Every line of the material is to be transcribed verbatim, with images omitted.
━━━━━━━━━━━━━━━━━━━━━━━━━━━━━━
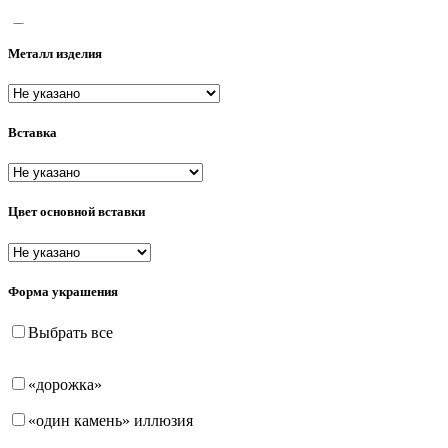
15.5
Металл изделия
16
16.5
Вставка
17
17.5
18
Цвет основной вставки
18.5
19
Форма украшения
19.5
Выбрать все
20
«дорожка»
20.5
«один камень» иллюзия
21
━━━━━━━━━━━━━━━━━━━━━━━━━━━━━━
Written answer:
15.5
Металл изделия
16
16.5
Вставка
17
17.5
18
Цвет основной вставки
18.5
19
Форма украшения
19.5
Выбрать все
20
«дорожка»
20.5
«один камень» иллюзия
21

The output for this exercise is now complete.